I.5.4.5. Les dernières étapes du deuil:
gestion des affaires familiales et la pratique du "feu des ancêtres".
Les affaires traitées par le conseil de famille sont:
la recommandation des orphelins et de la veuve aux voisins et proches; le
remboursement des dettes; la relève des réalisations en cours du
défunt; la suite à donner, par l'héritier à ses
engagements; la condonnation si le défunt est mort sans avoirs. Entre
autres recommandations prendre soin de la veuve, des orphelins et du
bétail. Tout se résume dans cette phrase en kirundi:
« Inarupfu yaraye murazigame impfuvyi, umwana akiba
muratunge impfuvyi, inka ikona, muramenye ko yahora ari iy'umubanyi..."

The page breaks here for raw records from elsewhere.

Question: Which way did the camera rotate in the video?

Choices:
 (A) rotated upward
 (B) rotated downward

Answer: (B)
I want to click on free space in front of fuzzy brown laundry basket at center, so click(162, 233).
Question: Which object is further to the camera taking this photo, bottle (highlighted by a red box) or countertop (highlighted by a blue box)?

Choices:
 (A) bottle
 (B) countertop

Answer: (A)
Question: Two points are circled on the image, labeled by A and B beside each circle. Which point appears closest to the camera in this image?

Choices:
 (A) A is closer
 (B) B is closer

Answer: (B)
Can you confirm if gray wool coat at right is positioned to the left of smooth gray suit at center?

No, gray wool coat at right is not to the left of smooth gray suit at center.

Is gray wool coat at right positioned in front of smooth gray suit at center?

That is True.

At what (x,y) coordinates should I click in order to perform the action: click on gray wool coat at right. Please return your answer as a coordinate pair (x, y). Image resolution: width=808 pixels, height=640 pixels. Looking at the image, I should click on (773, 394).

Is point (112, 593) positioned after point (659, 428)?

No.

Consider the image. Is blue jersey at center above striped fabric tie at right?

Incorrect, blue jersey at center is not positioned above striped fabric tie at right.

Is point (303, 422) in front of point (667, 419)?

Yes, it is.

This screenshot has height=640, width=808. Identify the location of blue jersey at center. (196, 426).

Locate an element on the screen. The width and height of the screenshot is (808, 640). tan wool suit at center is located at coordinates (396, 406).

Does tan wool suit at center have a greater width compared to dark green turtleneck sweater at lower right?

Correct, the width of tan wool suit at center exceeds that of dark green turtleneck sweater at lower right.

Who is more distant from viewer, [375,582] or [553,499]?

On désigne ensuite le légataire, puis tous ceux
qui ont hérité, les garçons, les filles, surtout ceux qui
ont hérité des vaches ou qui reprennent à leur service des
familiers et domestiques dont on donne le nombre et les noms. On déclare
les dettes contractées par le défunt; par exemple contre-valeur
de services et prestations non encore fournies; dot dont on n'a pas encore
remis le produit (veau) au gendre, etc. Les affaires en cours, même
très importantes, qui par oubli ou autre négligence, ne sont pas
soumises au conseil à ce moment, sont par après classées
sans suite. L'héritier est chargé de toutes ces
responsabilités. Toutefois si le défunt n'a pas laissé de
quoi régler les dettes, on condonne (on annule).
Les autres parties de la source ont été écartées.